If the first crown doesn’t look right...cut it ¼” and try again. Takes me about 3 trys before I give up and buy a new barrel.
A #6 round head screw is my preference for .177.
I don’t know of a metric equivalent but if you are shopping around, look for a true round head, not a pan head or truss head or some other semi-round head. Here in the US they are almost always found with a slotted drive, sold in small quantities as a decorative screw for an antique sort of appearance when mounting brass hinges and such on vintage woodworking.
Hi all,I wish to shorten the length of my Artemis CR600W .177 CO2 air rifle barrel.After pushing pellets manually through the bore I notice;- a narrow part in the beginning- a wider part in the middle- and a narrow part at the end of the bore.So, in contradiction to many other CR600W owners/reports here on GTA, it seems my barrel is choked.(perhaps European models come with choked barrels?)Anyway, as I have understood, manufacturers choke their barrels to make them less pellet fuzzy.Does all this mean that I can go on and cut my barrel, loosing the choke, re-crown it and end up having a nicely shooting un-choked barrel?Lex.

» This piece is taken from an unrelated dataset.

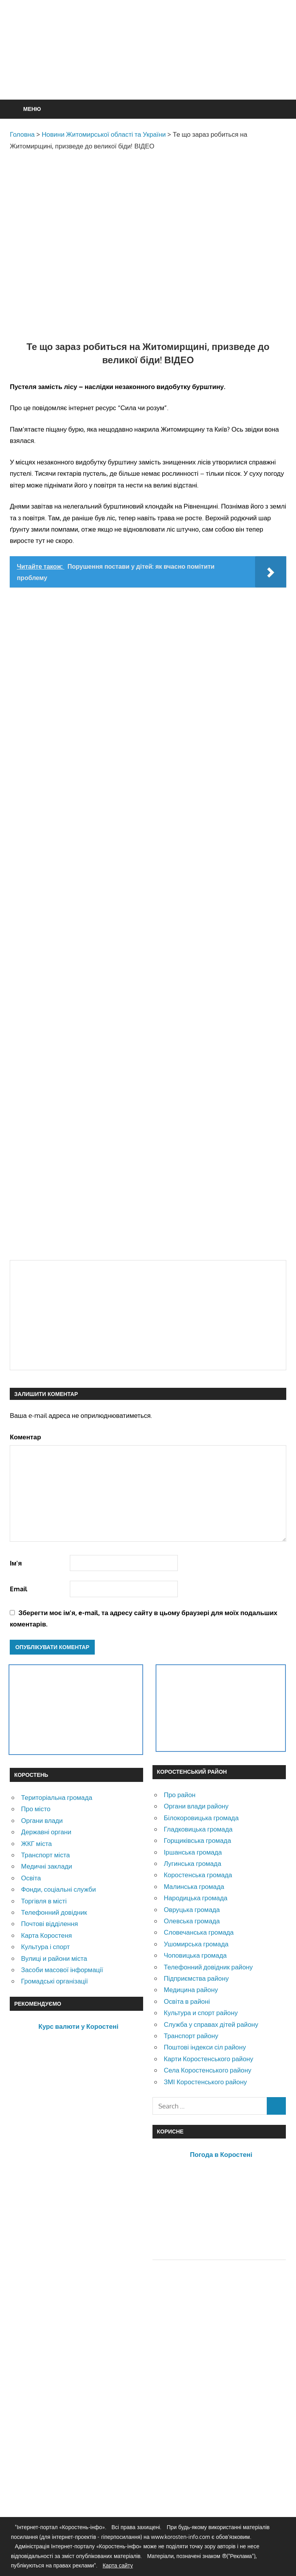  What do you see at coordinates (18, 1589) in the screenshot?
I see `Email` at bounding box center [18, 1589].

Sorry about being late to this game. Here's my experience with a barrel just like yours. If it's tight some of the way down and then gets loose then hits the choke, if you remove that choke then you may as well junk the barrel. That choke is the only thing giving that barrel it's accuracy. I have (had) a hatsan barrel like that and I wanted to remove the choke to shoot slugs. At first I bored out the end, like an old BSA springer, with no luck. I though it was because I hadn't crowned it correctly. So I hacked off the end and turned an 11° target crown and polished it all up and it was still &^^&. The pellet would lighty rattle in the last 1/3 of the barrel length when you pushed one down the bore to the loose area and shook it. If you slug the barrel and it feels the same all the way down or has some little tight spots but could be polished up to feel smooth THEN gets tight at the choke, then you have a good chance of shortening it without any problems. My now scrap barrel ended up becoming a breach donor to a slug liner conversion.
I used to also think the choke was created by the pressing in of the front sight dovetails but changed my mind after buying a newer Beeman R9 years ago which came with no factory sights yet the barrel was still choked.
At this point....are you going to wonder "why"...or are going to just accept "what is"?